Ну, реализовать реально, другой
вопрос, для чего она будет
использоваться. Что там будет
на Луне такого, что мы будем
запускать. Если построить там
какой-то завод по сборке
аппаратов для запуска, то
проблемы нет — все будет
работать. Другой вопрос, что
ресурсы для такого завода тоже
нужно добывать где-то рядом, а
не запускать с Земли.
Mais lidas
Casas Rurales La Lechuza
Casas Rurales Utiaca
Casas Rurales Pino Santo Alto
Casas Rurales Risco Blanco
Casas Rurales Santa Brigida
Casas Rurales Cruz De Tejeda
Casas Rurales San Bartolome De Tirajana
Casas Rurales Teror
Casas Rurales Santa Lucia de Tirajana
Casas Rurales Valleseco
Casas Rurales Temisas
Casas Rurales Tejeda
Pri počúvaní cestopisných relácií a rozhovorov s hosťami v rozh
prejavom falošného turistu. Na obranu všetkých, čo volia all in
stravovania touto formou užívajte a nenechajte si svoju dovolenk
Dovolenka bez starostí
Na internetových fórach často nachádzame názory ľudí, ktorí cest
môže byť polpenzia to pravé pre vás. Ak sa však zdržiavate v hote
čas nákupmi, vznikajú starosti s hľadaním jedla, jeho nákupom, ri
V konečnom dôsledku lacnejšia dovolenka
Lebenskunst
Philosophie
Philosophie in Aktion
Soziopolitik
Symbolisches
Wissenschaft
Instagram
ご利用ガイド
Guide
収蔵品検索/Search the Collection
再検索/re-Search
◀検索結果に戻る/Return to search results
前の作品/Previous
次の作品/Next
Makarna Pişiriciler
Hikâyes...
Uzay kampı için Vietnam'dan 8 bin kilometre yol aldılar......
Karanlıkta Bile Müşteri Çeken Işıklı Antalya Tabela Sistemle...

= WORK REQUIRED =
Would you copy every line from the listing above that has the string "Philosophie" in it?

= SOLUTION TO THIS TASK =
Philosophie
Philosophie in Aktion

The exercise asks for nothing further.